Cinnabar – 139/365

The cinnabar moth (Tyria jacobaeae) is a brightly coloured arctiidmoth found in Europe and western and central Asia. It has been introduced into New Zealand, Australia and North America to control ragwort, on which its larvae feed. The moth is named after the red mineral cinnabar because of the red patches on its predominantly black wings. Cinnabar moths are about 20 mm (0.79 in) long and have a wingspan of 32–42 mm (1.3–1.7 in)

– Thank you, Wikipedia!

Today after picking the girls up from a trip out with my sister, we headed off to a local spot none of us have been to before; however due to a road closure and time ticking on, we still haven’t been.

I’m hoping, we will find some amazing views at this spot, but for now I’m going to remain a little grey on where and what it is, until I can share the photographs with you.

So, a little down but not out, we headed home to have a BBQ in the last of the suns rays.

As I opened the car door, I whispered to everyone “wait, no-body move!”, to which everyone froze….

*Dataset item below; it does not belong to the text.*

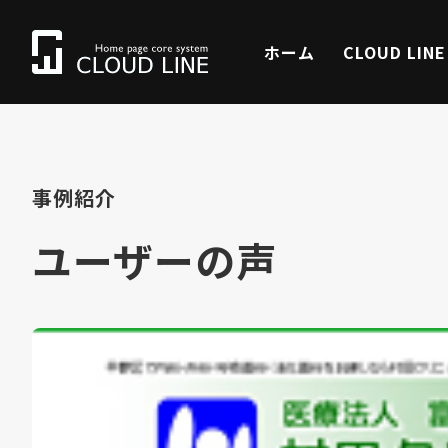
ホーム
CLOUD LIN
事例紹介
ユーザーの声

I’d spotted a little butterfly on the drive way, or at least I thought it was a butterfly at the time.

I took the shots above, and the girls could wait to see it no longer, and they climbed out of the car to have a look.

To my amazement, the butterfly didn’t fly off when the girls huddled around it to have a closer look, it just sat there cool as a cucumber.

Livvy wanted to hold it, but wasn’t overly keen, Izzy however has no fear of anything in this world, and she loves all animals so she held it.

I gently let it climb onto my finger, and put Izzy’s hand next to mine and let it crawl onto her tiny paw.

She was amazed!

She was so mesmerised by it she totally forgot about the stack of biscuits she was clutching in her other hand, for the moment anyway.

Learnings – today’s shot taught me a lot about depth of field, I haven’t until now seen it so clearly in front and behind my subject. In today’s main picture I clearly set the depth too shallow, as the whole moth isn’t fully in focus, and I was amazed to see how narrow the depth of field actually could go.